Distribution: why manual copying, for now
Section titled “Distribution: why manual copying, for now”The natural long-term answer is npx madr-lint init --skills, copying both
SKILL.md files into the consumer’s .claude/skills/ as part of scaffolding
the config. madr-lint init itself has shipped
(#30) — but without a
--skills flag, so this repo ships the skills as plain, copyable files
under skills/ in the meantime rather than blocking on that flag. This
is a small enough decision to record here rather than in a dedicated ADR:
revisit it when --skills lands.
--format json for programmatic consumption
Section titled “--format json for programmatic consumption”npx madr-lint --format json{ "version": 1, "summary": { "total": 1, "errors": 1, "warnings": 0, "baselineHidden": 0 }, "results": [ { "path": "docs/adr/0003-use-postgres.md", "ruleName": "madr/required-sections", "messageId": "missingSection", "severity": "error", "message": "Missing required section: \"Consequences\"", "suggestion": "add a \"## Consequences\" heading to the document body", "docsUrl": "https://knktkc.github.io/madr-lint/rules/required-sections/", "fixable": false, "data": { "section": "Consequences", "found": ["Context and Problem Statement", "Decision Outcome"] } } ]}The shape above is what v0.4.0 (the latest published release at the time
of writing) actually emits — path, ruleName, messageId, severity,
message, a rule-specific data object, and three more fields on every
result: suggestion (a machine-actionable fix, or null when the rule has
none), docsUrl (the rule’s documentation page), and fixable (whether
--fix can mechanically repair this diagnostic — false above, since
madr/required-sections has no autofix). Prefer reading suggestion over
hand-rolling a fix message from data. Both skills above are written
against this current, published shape.
Run with --fix (or preview with --fix-dry-run) and summary gains a
fixed count of how many diagnostics were repaired in place this run, e.g.
"summary": { "total": 1, "errors": 1, "warnings": 0, "baselineHidden": 0, "fixed": 1 }.

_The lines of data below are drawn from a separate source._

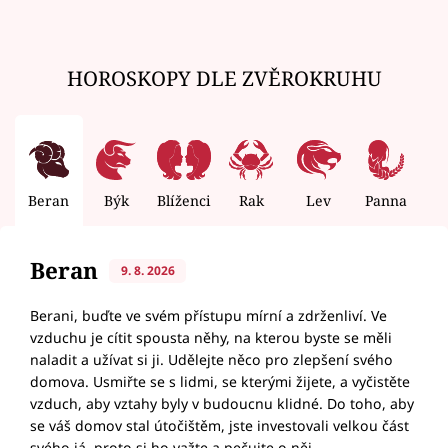
HOROSKOPY DLE ZVĚROKRUHU
Beran
Býk
Blíženci
Rak
Lev
Panna
V
Beran
9. 8. 2026
Berani, buďte ve svém přístupu mírní a zdrženliví. Ve
vzduchu je cítit spousta něhy, na kterou byste se měli
naladit a užívat si ji. Udělejte něco pro zlepšení svého
domova. Usmiřte se s lidmi, se kterými žijete, a vyčistěte
vzduch, aby vztahy byly v budoucnu klidné. Do toho, aby
se váš domov stal útočištěm, jste investovali velkou část
svého já, proto si ho važte a pečujte o něj.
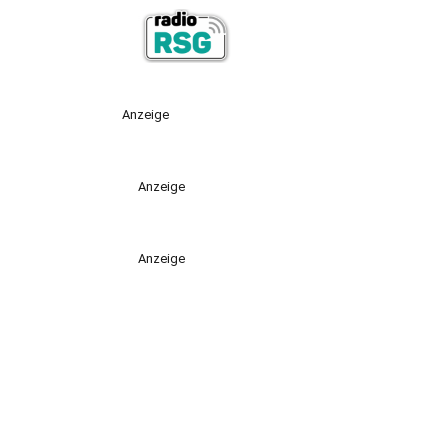
Anzeige
Anzeige
Anzeige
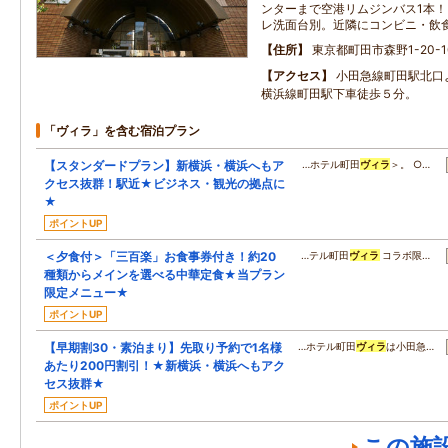
ンターまで空港リムジンバス1本
レ洗面台別。近隣にコンビニ・飲食
住所
東京都町田市森野1-20-1
アクセス
小田急線町田駅北口
横浜線町田駅下車徒歩５分。
「ヴィラ」を含む宿泊プラン
【スタンダードプラン】新横浜・横浜へもア
…ホテル町田
ヴィラ
＞。 ○…
クセス抜群！駅近★ビジネス・観光の拠点に
★
ポイントUP
＜夕食付＞「三百楽」お食事券付き！約20
…テル町田
ヴィラ
コラボ限…
種類からメインを選べる中華定食★当プラン
限定メニュー★
ポイントUP
【早期割30・素泊まり】先取り予約で1名様
…ホテル町田
ヴィラ
は小田急…
あたり200円割引！★新横浜・横浜へもアク
セス抜群★
ポイントUP
この施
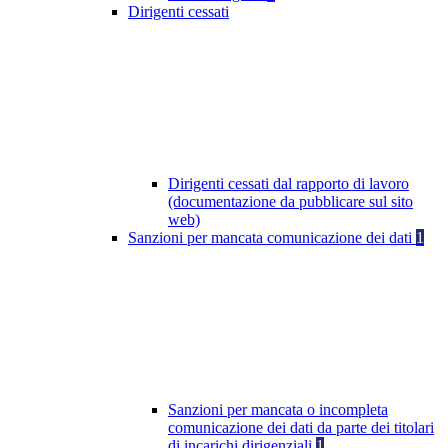
Dirigenti cessati
Dirigenti cessati dal rapporto di lavoro
(documentazione da pubblicare sul sito
web)
Sanzioni per mancata comunicazione dei dati
1
Sanzioni per mancata o incompleta
comunicazione dei dati da parte dei titolari
di incarichi dirigenziali
1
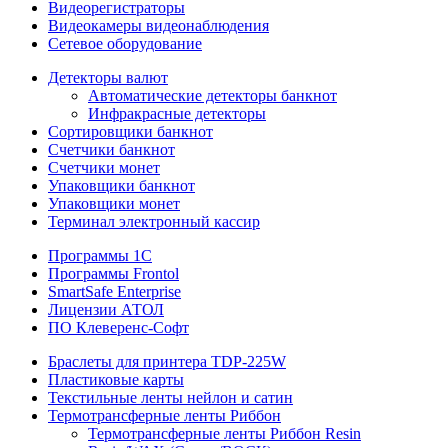
Видеорегистраторы
Видеокамеры видеонаблюдения
Сетевое оборудование
Детекторы валют
Автоматические детекторы банкнот
Инфракрасные детекторы
Сортировщики банкнот
Счетчики банкнот
Счетчики монет
Упаковщики банкнот
Упаковщики монет
Терминал электронный кассир
Программы 1C
Программы Frontol
SmartSafe Enterprise
Лицензии АТОЛ
ПО Клеверенс-Софт
Браслеты для принтера TDP-225W
Пластиковые карты
Текстильные ленты нейлон и сатин
Термотрансферные ленты Риббон
Термотрансферные ленты Риббон Resin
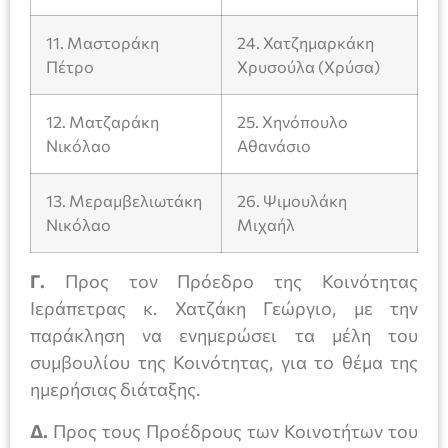
11. Μαστοράκη
24. Χατζημαρκάκη
Πέτρο
Χρυσούλα (Χρύσα)
12. Ματζαράκη
25. Χηνόπουλο
Νικόλαο
Αθανάσιο
13. Μεραμβελιωτάκη
26. Ψιμουλάκη
Νικόλαο
Μιχαήλ
Γ.
Προς τον Πρόεδρο της Κοινότητας
Ιεράπετρας κ. Χατζάκη Γεώργιο, με την
παράκληση να ενημερώσει τα μέλη του
συμβουλίου της Κοινότητας, για το θέμα της
ημερήσιας διάταξης.
Δ.
Προς τους Προέδρους των Κοινοτήτων του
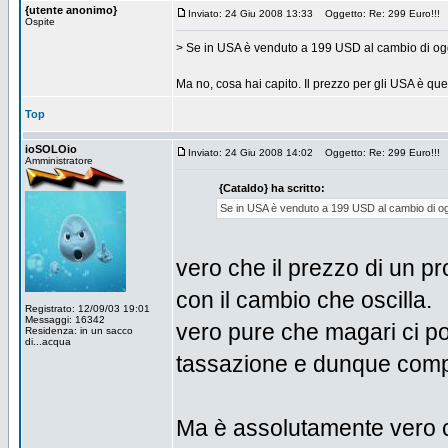
{utente anonimo}
Inviato: 24 Giu 2008 13:33
Oggetto: Re: 299 Euro!!!
Ospite
> Se in USA è venduto a 199 USD al cambio di og
Ma no, cosa hai capito. Il prezzo per gli USA è quell
Top
ioSOLOio
Inviato: 24 Giu 2008 14:02
Oggetto: Re: 299 Euro!!!
Amministratore
{Cataldo} ha scritto:
Se in USA è venduto a 199 USD al cambio di og
vero che il prezzo di un p
con il cambio che oscilla.
Registrato: 12/09/03 19:01
Messaggi: 16342
vero pure che magari ci po
Residenza: in un sacco
di...acqua
tassazione e dunque compu
Ma è assolutamente vero ch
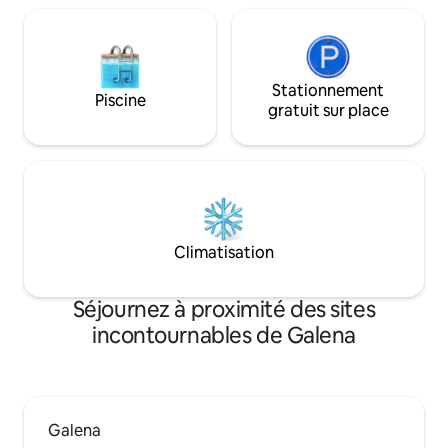
Club des propriétaires à 7 minutes.
Stationnement
Piscine
gratuit sur place
Climatisation
Séjournez à proximité des sites
incontournables de Galena
Galena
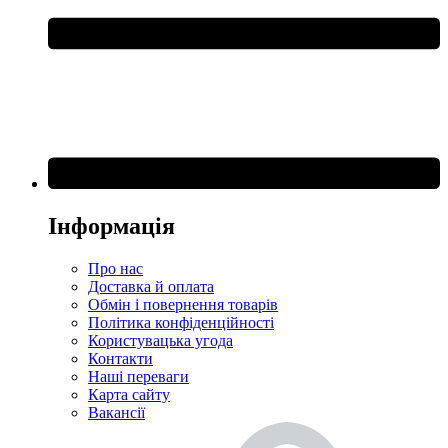
Інформація
Про нас
Доставка й оплата
Обмін і повернення товарів
Політика конфіденційності
Користувацька угода
Контакти
Наші переваги
Карта сайту
Вакансії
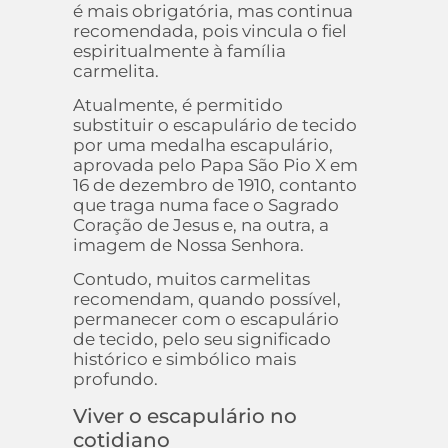
é mais obrigatória, mas continua
recomendada, pois vincula o fiel
espiritualmente à família
carmelita.
Atualmente, é permitido
substituir o escapulário de tecido
por uma medalha escapulário,
aprovada pelo Papa São Pio X em
16 de dezembro de 1910, contanto
que traga numa face o Sagrado
Coração de Jesus e, na outra, a
imagem de Nossa Senhora.
Contudo, muitos carmelitas
recomendam, quando possível,
permanecer com o escapulário
de tecido, pelo seu significado
histórico e simbólico mais
profundo.
Viver o escapulário no
cotidiano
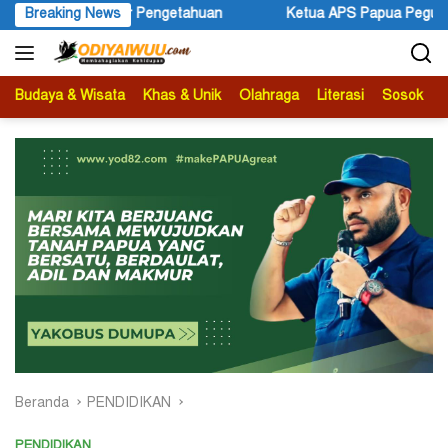
Langsung
an
Breaking News
Ketua APS Papua Pegunungan Sonni Lokobal: Kalau Mau
ke
konten
Budaya & Wisata
Khas & Unik
Olahraga
Literasi
Sosok
B
Beranda
PENDIDIKAN
PENDIDIKAN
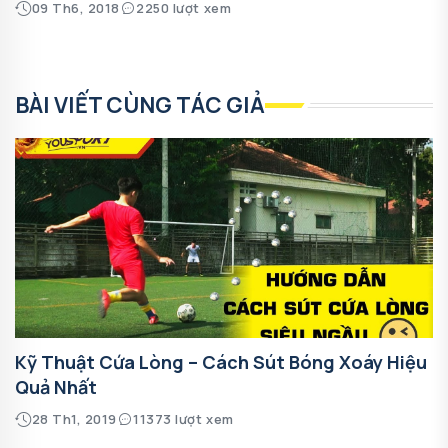
09 Th6, 2018
2250 lượt xem
BÀI VIẾT CÙNG TÁC GIẢ
Kỹ Thuật Cứa Lòng – Cách Sút Bóng Xoáy Hiệu
Quả Nhất
28 Th1, 2019
11373 lượt xem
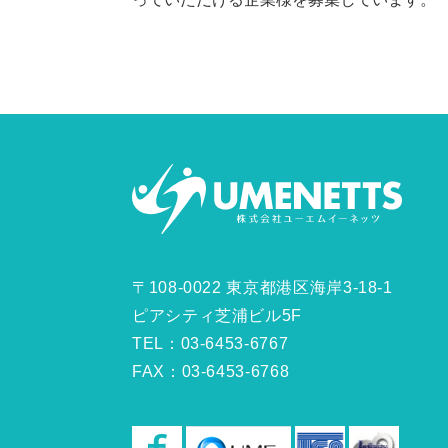
〒108-0022 東京都港区海岸3-18-1
ピアシティ芝浦ビル5F
TEL：03-6453-6767
FAX：03-6453-6768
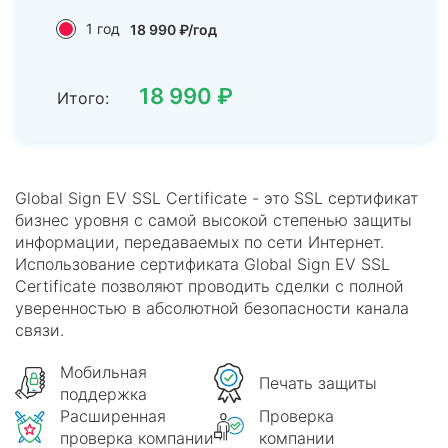
1 год
18 990 ₽/год
18 990 ₽
Итого:
Global Sign EV SSL Certificate - это SSL сертификат
бизнес уровня с самой высокой степенью защиты
информации, передаваемых по сети Интернет.
Использование сертификата Global Sign EV SSL
Certificate позволяют проводить сделки с полной
уверенностью в абсолютной безопасности канала
связи.
Мобильная
Печать защиты
поддержка
Расширенная
Проверка
проверка компании
компании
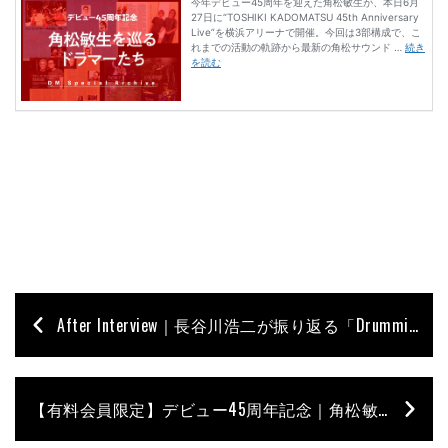
After Interview｜長谷川浩二が振り返る「Drumming Immersive」【動画連動】
【有料会員限定】デビュー45周年記念｜角松敏生を巡るドラマーたち〜後編〜 沼澤、玉田、真央樹らが紡いだ角松サウンド──そしてスティーヴ・ガッド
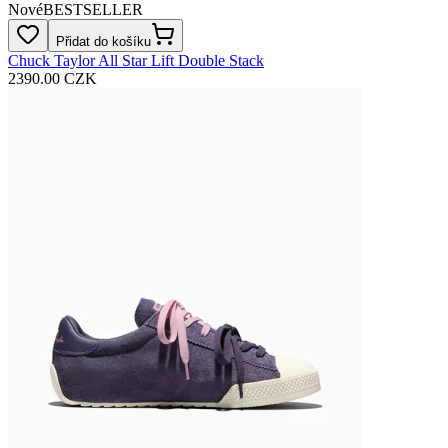
Nové
BESTSELLER
Přidat do košíku
Chuck Taylor All Star Lift Double Stack
2390.00 CZK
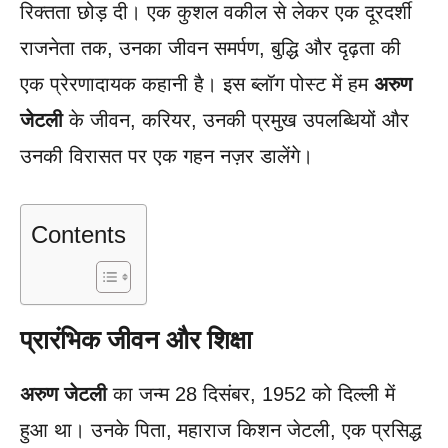
रिक्तता छोड़ दी। एक कुशल वकील से लेकर एक दूरदर्शी
राजनेता तक, उनका जीवन समर्पण, बुद्धि और दृढ़ता की
एक प्रेरणादायक कहानी है। इस ब्लॉग पोस्ट में हम
अरुण
जेटली
के जीवन, करियर, उनकी प्रमुख उपलब्धियों और
उनकी विरासत पर एक गहन नज़र डालेंगे।
Contents
प्रारंभिक जीवन और शिक्षा
अरुण जेटली
का जन्म 28 दिसंबर, 1952 को दिल्ली में
हुआ था। उनके पिता, महाराज किशन जेटली, एक प्रसिद्ध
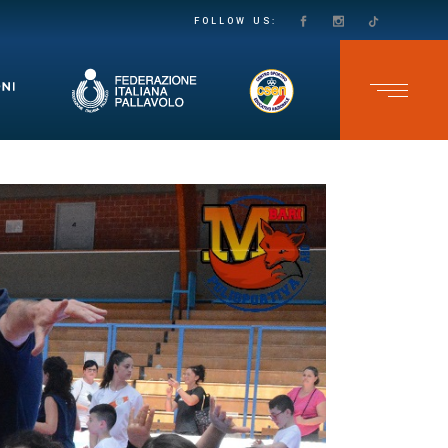
PASSO DECISO VERSO LA SALVEZZA IN SECONDA DIVISIONE FEMMINILE: LE VOLPINE SUPERANO IL GRUMO IN QUATTRO SET
TEAM CAVB KO NELL’ULTIMA GARA DELLO CSEN UNDER 17 MASCHILE: ADELFIA SI IMPONE AL TIE-BREAK
FOLLOW US:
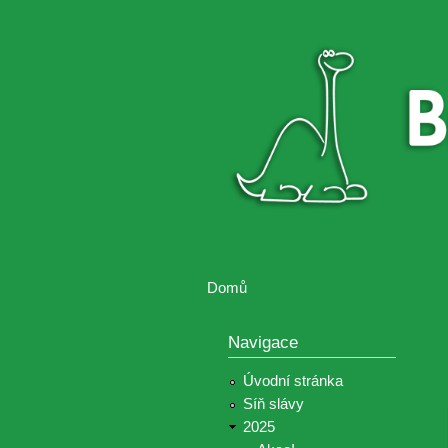
Brontosaurus
Soutěž
ŽIJE
fotografií a
videií z akcí
Hnutí
Brontosaurus
Domů
Jste zde
Navigace
Úvodní stránka
Síň slávy
2025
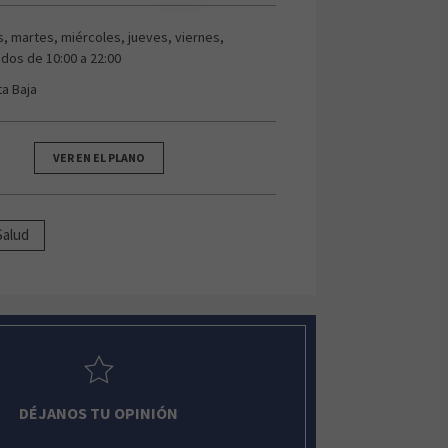
s, martes, miércoles, jueves, viernes,
dos de 10:00 a 22:00
ta Baja
VER EN EL PLANO
Salud
DÉJANOS TU OPINIÓN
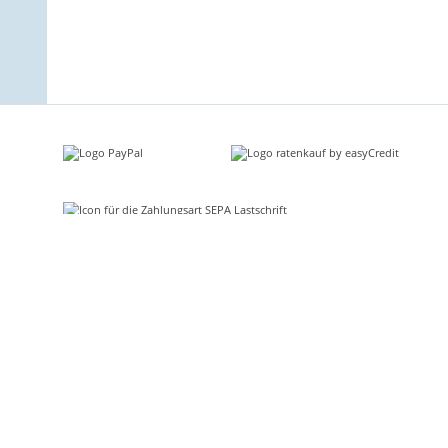
Informationen
Gesetzlich
Kontakt
Impressum
Über uns
Vertrag wid
Karriere
AGB und Ku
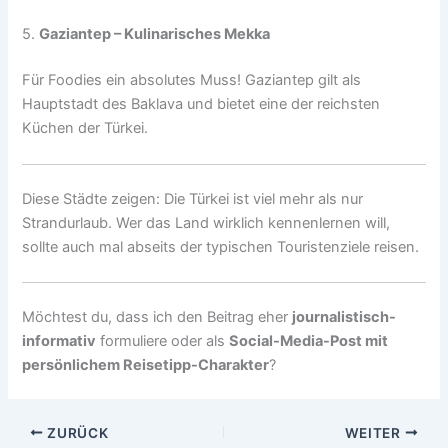
5.
Gaziantep – Kulinarisches Mekka
Für Foodies ein absolutes Muss! Gaziantep gilt als
Hauptstadt des Baklava und bietet eine der reichsten
Küchen der Türkei.
Diese Städte zeigen: Die Türkei ist viel mehr als nur
Strandurlaub. Wer das Land wirklich kennenlernen will,
sollte auch mal abseits der typischen Touristenziele reisen.
Möchtest du, dass ich den Beitrag eher
journalistisch-
informativ
formuliere oder als
Social-Media-Post mit
persönlichem Reisetipp-Charakter
?
ZURÜCK
WEITER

See the CLI guide for the full reporter reference and
the Programmatic API guide for using madr-lint as a
library instead of shelling out.
Exit codes
Section titled “Exit codes”| Exit code | Meaning |
|---|---|
0 | No errors; warning count within --max-warnings limit (if set) |
1 | One or more error-severity diagnostics, or warning count exceeds --max-warnings |
2 | Usage or configuration error (invalid --max-warnings value, missing --config file, invalid rule options, unknown --format) |
An agent driving madr-lint from a script should branch on these three
codes rather than parsing stderr text — 1 means “there is linting work to
do,” 2 means “the invocation itself is wrong” (bad flag, bad config, bad
options), which usually means fixing the command rather than the ADRs.